Alright, so I started out with an ECB - namely, the Brinkmann Gourmet Chacoal Smoker & Grill.

I've decided to "upgrade" to the Brinkmann Vertical Smoker, because of the vents that actually allowed you to "control" the temperature and smoke, and a real guage that actually showed the temperature - both of these things supposing to be great tools to keep the temperature where I need it to be.

First problem I had:  couldn't get the temperature above 200.  Got the wok from Home Depot as was suggested in another thread.  I was able to get the temperature up - but now I had another problem... the heat goes below boiling after 1 1/2 hours, and the charcoal is burnt out after 2 hours.  The boston butt that I tried to smoke came out bloody - needless to say, I was looking forward to better barbecue with this thing; and I was disappointed.

On the one hand, I'm glad I wasn't quick to throw out my ECB, but on the other hand, if I go back to using the ECB; then I just wasted a total of 90 bucks (smoker and wok).

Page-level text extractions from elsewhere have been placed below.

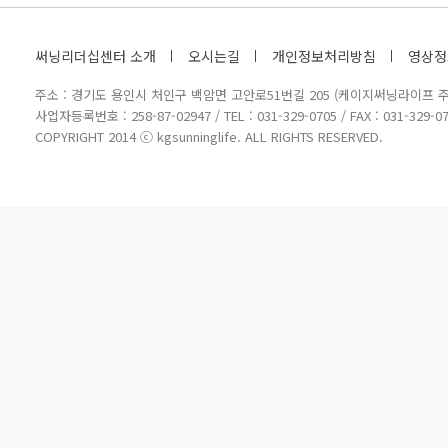
써닝리더십센터 소개
오시는길
개인정보처리방침
영상정
주소 : 경기도 용인시 처인구 백암면 고안로51번길 205 (케이지써닝라이프 주
사업자등록번호 : 258-87-02947 / TEL : 031-329-0705 / FAX : 031-329-07
COPYRIGHT 2014 ⓒ kgsunninglife. ALL RIGHTS RESERVED.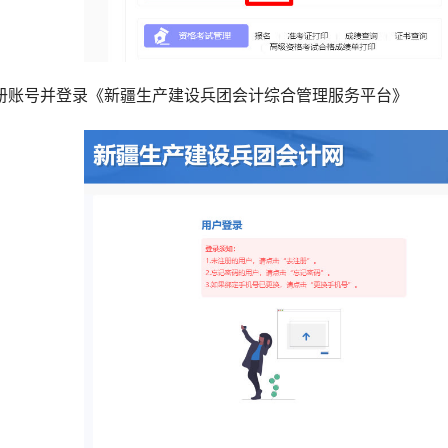
册账号并登录《新疆生产建设兵团会计综合管理服务平台》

Any suggestions to save this thing and make it worth the hard-earned cash spent on it?


----------



## mikey (Jun 23, 2009)

*My Brinkmann I have to add coals about every hour to an hour and a half. You might check out this site for mods. http://randyq.addr.com/ecb/ecbmods.html Sorry that you're having problems with the Brinkmann Vertical. Not sure if when you were having problems with the ecb if you posted about the troubles you were having. I would hope that you're using a probe thermo to tell when your meat is done and a seperate probe therm to monitor grate temps.*


----------



## timleo (Jun 23, 2009)

I know your pain, I had similar problems when I started with the vertical.
http://www.smokingmeatforums.com/for...ad.php?t=76776


----------



## iron (Jun 24, 2009)

I agree with Timleo...with his post i also got a different charcoal basket i made one out of expanded steel....then played with the water bowl, i was amazed at how much the water bowl played in my temp control...i didnt really keep track of how long a certain amount of charcoal lasted...seems it was about every hour to hour and a half i added..Also are you still using the thermo that came mounted in the door?  if so go buy a different one Wal-mart sells one for 16.00  that mounts real nice with a jam nut on the back side...the factory gauge read 150* when my other therms were saying closer to 275*

Just get good air flow to the charcoal and tweak the vents slowly


----------



## bigsteve (Jun 24, 2009)

I know you didn't ask about this, but here is a link for mods specifically for the Brinkman Gourmet:

http://brinkmansmokermods.com/default.aspx


----------



## yggdrasil (Jun 30, 2009)

When you add charcoal, you do add it straight from the bad, or do you add hot charcoals?


----------



## coffee_junkie (Jun 30, 2009)

do a search for the "minion method"


----------



## yggdrasil (Jun 30, 2009)

Tried that before in the ECB.  Temperatures were too low.


----------



## timleo (Jun 30, 2009)

I haven't had good luck with the minion method either...I have learned to form a trail of coals that lead around the perimeter of the basket and let the fire work its way around following the trail of coals. That works well for me and keeps a constant amount of coals lit most of the time.


----------